Summary of unit tests:

Legend::: N: Unittest group name, T: Total tests, F: Failed, E: Errors, S: Skipped (ROCm only), SG: Skipped on GPUs, EF: Expected Failures, P: Passed, PR: Pass rate [P*100/(T-EF-SG)], CM: Comments/Modifications

N			T	F	E	S	SG	EF	P	PR	CM
test_autograd		849	0	0	9	0	0	840	99%
test_c10d										Not enabled yet (ready for testing?)   
test_cpp_extensions									Not enabled yet
test_cuda		2036	0	0	447	0	0	1589	78%
test_dataloader		44	0	0	0	2	0	42	100%
test_distributed									Not enabled yet
test_distributions	176     0       0       3       0	0       173     98%
test_indexing		46	0	0	0	0	0	46	100%
test_jit		1198	0	0	36	14	3	1145	97%
test_legacy_nn		416	0	0	13	0	0	403	97%
test_multiprocessing	        							Not enabled yet
test_nccl			        						Not enabled yet
test_nn			1221	0	0	102	114	2	1003	90%
test_optim		34	0	0	2	0	0	32	94%
test_sparse		594	0	0	175	18	0	401	70%
test_torch		384	0	0	31	0	0	353	90%
test_utils										Not enabled yet
TOTAL			6998				136	5	6027	88%

Details of failing unit tests:

test_autograd

Skip due to seg fault:
test_pin_memory at aten/src/ATen/RegisterCUDA.cpp:30 (JMD: works for me)
test_set_requires_grad_only_for_floats_cuda

Skip due to undefined symbol hiprngMakeMTGP32Constants:
test_rnn_backward_to_input_but_not_parameters_cuda
test_requires_grad_factory (failed in CI)
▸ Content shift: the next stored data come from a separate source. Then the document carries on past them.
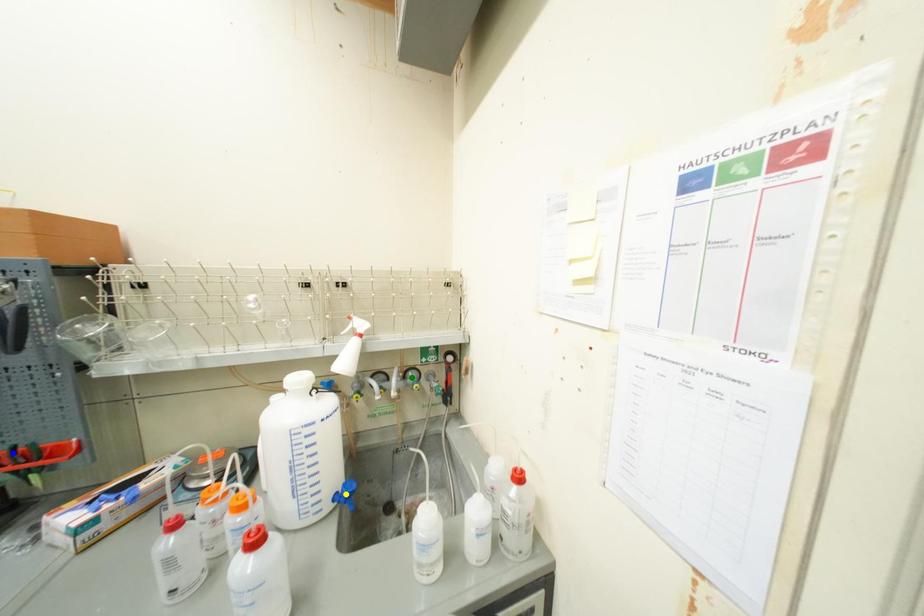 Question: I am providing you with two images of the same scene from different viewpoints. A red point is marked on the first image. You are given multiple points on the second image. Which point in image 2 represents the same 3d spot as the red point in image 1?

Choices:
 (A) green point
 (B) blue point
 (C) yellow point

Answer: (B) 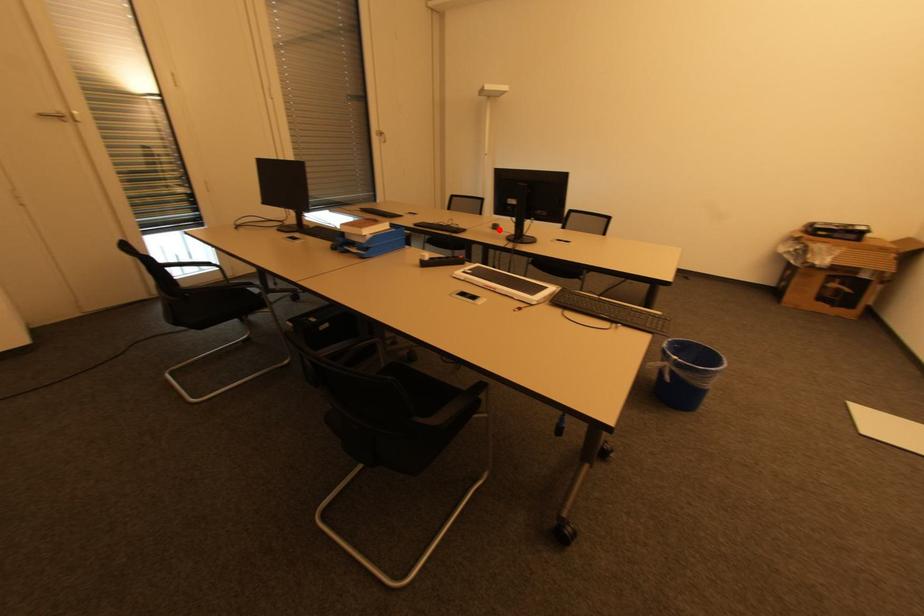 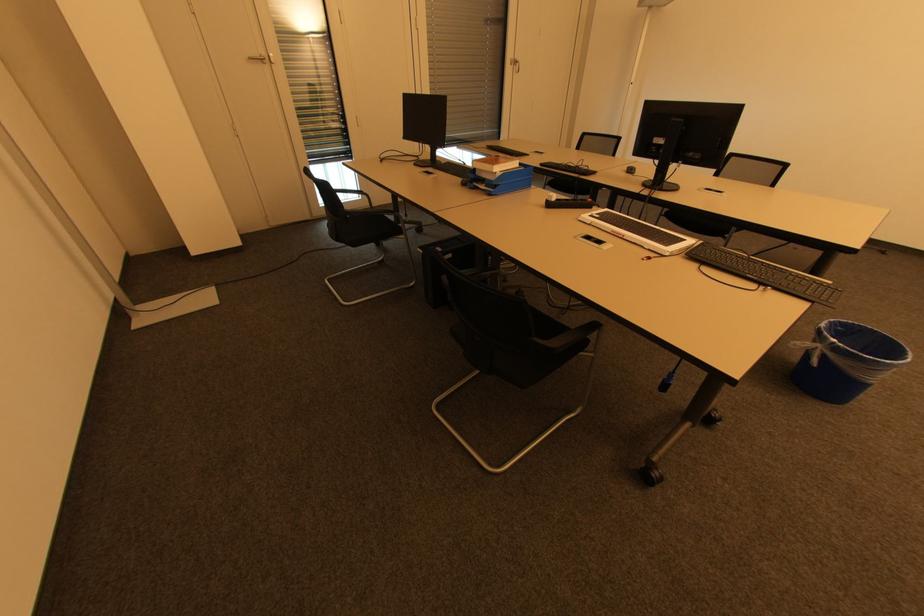 Question: I am providing you with two images of the same scene from different viewpoints. A red point is marked on the first image. Can you still see the location of the red point in image 2?

Choices:
 (A) Yes
 (B) No

Answer: (A) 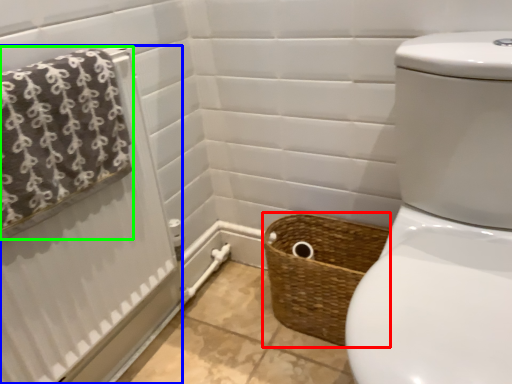 Question: Based on their relative distances, which object is farther from basket (highlighted by a red box)? Choose from shower curtain (highlighted by a blue box) and bath towel (highlighted by a green box).

Choices:
 (A) shower curtain
 (B) bath towel

Answer: (B) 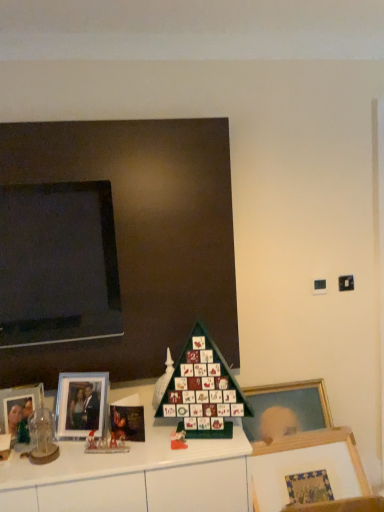 The width and height of the screenshot is (384, 512). What are the coordinates of `free location in front of green matte advent calendar at center` in the screenshot? It's located at (198, 449). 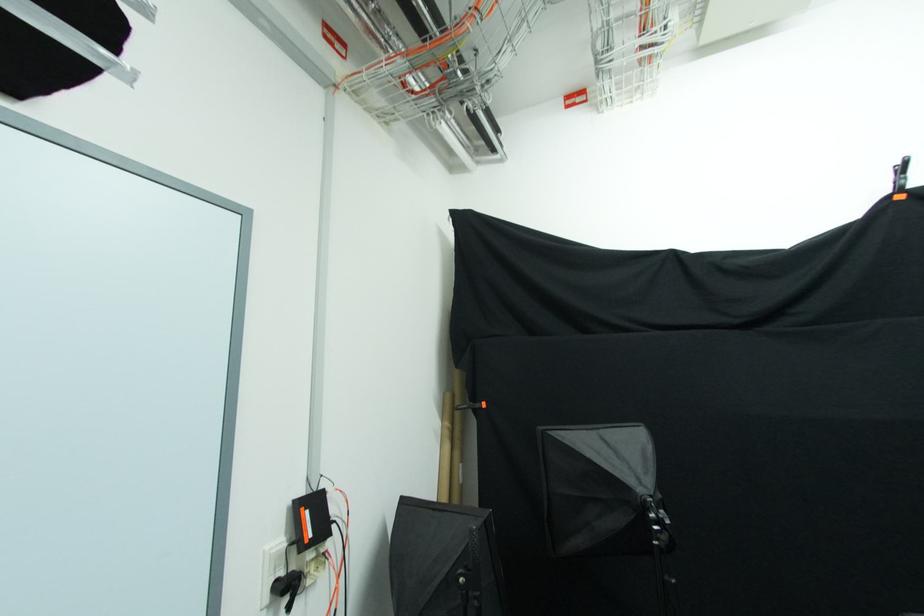 The image size is (924, 616). I want to click on backdrop stand clip, so coord(900,177). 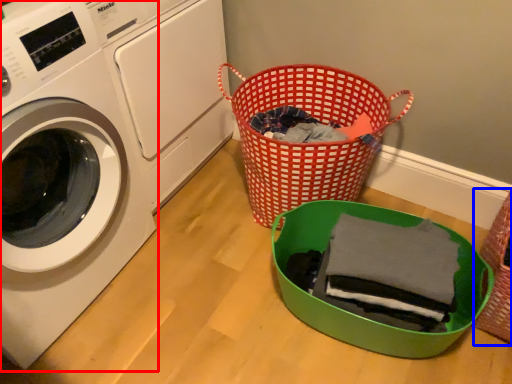 Question: Which object is closer to the camera taking this photo, washing machine (highlighted by a red box) or basket (highlighted by a blue box)?

Choices:
 (A) washing machine
 (B) basket

Answer: (A) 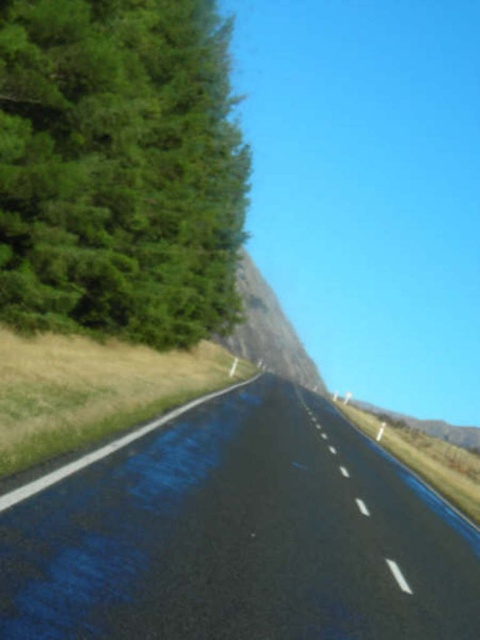 You are a self driving car navigating a wet road. You see the point marked at coordinates (x=240, y=536). What is the object at that point?

The point at coordinates (x=240, y=536) marks the black asphalt road at center.

Consider the image. You are a delivery drone flying above the road and need to land on the black asphalt road at center. What are the coordinates where you should aim to land?

The black asphalt road at center is located at point (240, 536), so you should aim for those coordinates to land safely.

You are driving a delivery van that is 4.5 meters long. You need to navigate a narrow section of the black asphalt road at center. Can your van safely pass through this section without touching the steep rocky cliff on the right or the dense coniferous trees on the left?

The black asphalt road at center is 4.45 meters from camera. Since the van is 4.5 meters long, it is slightly longer than the road width. Therefore, the van may not safely pass through without risking contact with the cliff or trees. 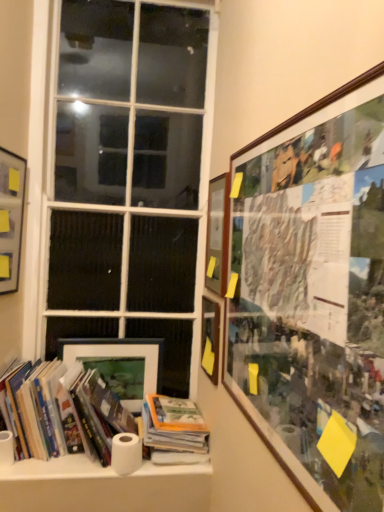 Question: From a real-world perspective, is white matte paper towel at lower left positioned over hardcover book at center, the 1th book when ordered from right to left, based on gravity?

Choices:
 (A) yes
 (B) no

Answer: (B)

Question: Can you confirm if white matte paper towel at lower left is smaller than hardcover book at center, the 1th book when ordered from right to left?

Choices:
 (A) no
 (B) yes

Answer: (B)

Question: Is white matte paper towel at lower left shorter than hardcover book at center, the 1th book when ordered from right to left?

Choices:
 (A) no
 (B) yes

Answer: (B)

Question: Does white matte paper towel at lower left appear on the left side of hardcover book at center, marked as the 2th book in a left-to-right arrangement?

Choices:
 (A) no
 (B) yes

Answer: (B)

Question: Is white matte paper towel at lower left located outside hardcover book at center, the 1th book when ordered from right to left?

Choices:
 (A) yes
 (B) no

Answer: (A)

Question: Would you say white matte toilet paper at lower center is inside or outside wooden framed collage at upper right, the 1th picture frame viewed from the right?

Skip due to 'Memory access fault' (Failed in CI):
test_inputbuffer_add_multigpu
test_type_conversions
test_unused_output_gpu

test_dataloader

Skip due to hang:
test_manager_unclean_exit (due to leaked semaphores (?)) (JMD: according to comments, seems to be python 2.7 issue)

test_jit

Skip due to "RuntimeError: cannot compile a CUDA fusion group, CUDA is not enabled":
test_cpp
test_exp
test_fusion_distribute
test_lstm_fusion_concat
test_lstm_fusion_cuda
test_relu
test_tensor_number_math_cuda
test_comparison_ge_le
test_comparison_gt_lt
test_concat_fusion
test_ge_cuda
test_traced_module
JMD: will require us to enable CUDAFusionFunction which explicitly seems to call nvcc

test_optim

Skip due to hang:
test_adamax (JMD: works for me but fails on CI)
test_rprop - hangs in a thrust kernel

test_torch

Skip due to memory access page fault:
test_topk_noncontiguous_gpu (null pointer being passed to bitonic sort bitonicSortKVInPlace , it seems) JMD: fixed through gather changes, in branch

Skip due to seg fault:
test_half_tensor_cuda (due to build/aten/src/ATen/CUDAHalfType.cpp:2263)
test_print (due to build/aten/src/ATen/CUDAHalfType.cpp:151 fill)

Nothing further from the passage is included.